Abstract:
Aceh merupakan satu-satunya provinsi yang memiliki hukum syariah dan
mengesahkan serta menerapkannya sesuai amanat dalam Undang-Undang
Republik Indonesia Nomor 44 Tahun 1999 tentang Penyelenggaraan
Keistimewaan Provinsi Daerah Istimewa Aceh. Qanun Provinsi Aceh No. 11
Tahun 2002 tentang pelaksanaan syari’at Islam di bidang Aqidah, Ibadah, dan
Syi’ar Islam dan Qanun Aceh No 6 Tahun 2014 tentang Hukum Jinayat, yang
berisi tentang khamar, maisir, khalwat, ikhtilath, zina, pelecehan seksual,
pemerkosaan, qodzaf, liwath dan mushahaqah. Hal ini dikuatkan dengan Undang
Undang tentang Pemerintahan Aceh No. 11 Tahun 2006 (selanjutnya disebut UU
Pemerintahan Aceh) menjelaskan hal ini, terutama dalam Pasal 128 ayat (2).
Penelitian ini menggunakan metode deskriptif kuantitatif dengan
mempergunakan pendekatan normatif (legal research) untuk mendapatkan data
skunder dan pendekatan sosiologis (yuridis sosiologis), untuk memperoleh data
primer melalui penelitian lapangan (field research).
Hasil penelitian menunjukkan bahwa Pertama, Mekanisme penerapan qanun
aceh sebagai sumber hukum pidana islam yaitu Sistem peradilan pidana Islam yang
dijalankan di Aceh memperlihatkan perpaduan antara sistem peradilan pidana
konvensional dengan sistem peradilan syari’ah. Perpaduan ini terlihat dari unsur
unsur pendukung berupa adanya kepolisian, kejaksaan,dan pengadilan dalam hal
ini mahkamah syari’ah. Mekanisme kerja sistem peradilan yang berlaku bersifat
konvensional. Kedua, Terkait kendala dan hambatan yang dihadapi oleh Wilayatul
Hisbah dalam menangani kasus khalwat di Kabupaten/Kota. Hal ini menunjukkan bahwa
implementasi Qanun Aceh No. 6 Tahun 2014, khususnya dalam aspek pencegahan dan
penegakan hukum terhadap pelanggaran khalwat, masih memerlukan upaya perbaikan.
Dengan memperbaiki faktor-faktor internal, eksternal, dan kelembagaan, diharapkan
implementasi Qanun Aceh No. 6 Tahun 2014 dapat berjalan lebih baik, sehingga tujuan
penerapan syariat Islam di Aceh dapat tercapai secara efektif dan berkelanjuta.
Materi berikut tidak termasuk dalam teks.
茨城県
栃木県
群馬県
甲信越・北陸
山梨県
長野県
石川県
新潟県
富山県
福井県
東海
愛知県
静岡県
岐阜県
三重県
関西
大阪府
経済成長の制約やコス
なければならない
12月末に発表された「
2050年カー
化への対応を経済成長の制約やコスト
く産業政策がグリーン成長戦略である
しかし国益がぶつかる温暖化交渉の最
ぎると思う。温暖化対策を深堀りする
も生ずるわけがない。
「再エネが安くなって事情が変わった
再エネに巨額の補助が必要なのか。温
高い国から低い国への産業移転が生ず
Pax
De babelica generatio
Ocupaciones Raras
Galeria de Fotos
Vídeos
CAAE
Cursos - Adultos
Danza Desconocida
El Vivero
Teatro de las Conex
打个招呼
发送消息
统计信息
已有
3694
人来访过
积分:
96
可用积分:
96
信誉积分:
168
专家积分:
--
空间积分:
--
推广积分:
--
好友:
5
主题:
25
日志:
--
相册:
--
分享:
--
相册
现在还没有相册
Ketiga,
Kepastian hukum merupakan pelaksanaan hukum yang sesuai dengan bunyinya.
Sehingga, masyarakat pun dapat memastikan bahwa hukum yang ada dan tercantum
dapat dilaksanakan. Dalam memahami nilai-nilai dari kepastian hukum, maka ada hal
yang harus diperhatikan yaitu, bahwa nilai tersebut memiliki relasi yang erat dengan
instrumen hukum baik itu hukum positif maupun hukum pidana islam itu sendiri serta
peranan negara dalam melakukan aktualisasi pada hukum tersebut. Disaranakan
Pemerintah daerah perlu meningkatkan alokasi anggaran khusus untuk operasional
Wilayatul Hisbah, termasuk peningkatan sarana dan prasarana, Rekrutmen dan pelatihan
sumber daya manusia yang kompeten harus diprioritaskan guna meningkatkan kualitas
dan kuantitas personil Wilayatul Hisbah, Sosialisasi tentang peran Wilayatul Hisbah dan
pentingnya pelaksanaan syariat Islam perlu ditingkatkan agar masyarakat lebih peduli dan
aktif bekerja sama, Diperlukan perbaikan mekanisme koordinasi antar lembaga penegak
hukum agar pelaksanaan tugas menjadi lebih sinergis dan efisien.